__Your goal__: Print the records exactly and in full, please; the pictures stay out.

Stored data
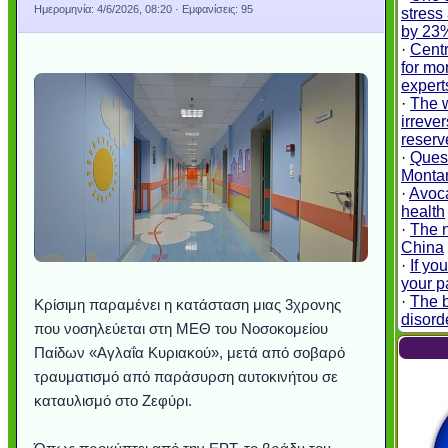
Ημερομηνία:
4/6/2026, 08:20
· Εμφανίσεις: 95
stress
by 23
·
Centr
for mor
expert
·
The w
irreve
reserv
·
Quest
Montan
·
Avoca
health
·
The n
China
·
If yo
your p
·
The b
Kρίσιμη παραμένει η κατάσταση μιας 3χρονης
disord
που νοσηλεύεται στη ΜΕΘ του Νοσοκομείου
Παίδων «Αγλαΐα Κυριακού», μετά από σοβαρό
τραυματισμό από παράσυρση αυτοκινήτου σε
καταυλισμό στο Ζεφύρι.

__Output of the task__:
Ημερομηνία:
4/6/2026, 08:20
· Εμφανίσεις: 95
stress
by 23
·
Centr
for mor
expert
·
The w
irreve
reserv
·
Quest
Montan
·
Avoca
health
·
The n
China
·
If yo
your p
·
The b
Kρίσιμη παραμένει η κατάσταση μιας 3χρονης
disord
που νοσηλεύεται στη ΜΕΘ του Νοσοκομείου
Παίδων «Αγλαΐα Κυριακού», μετά από σοβαρό
τραυματισμό από παράσυρση αυτοκινήτου σε
καταυλισμό στο Ζεφύρι.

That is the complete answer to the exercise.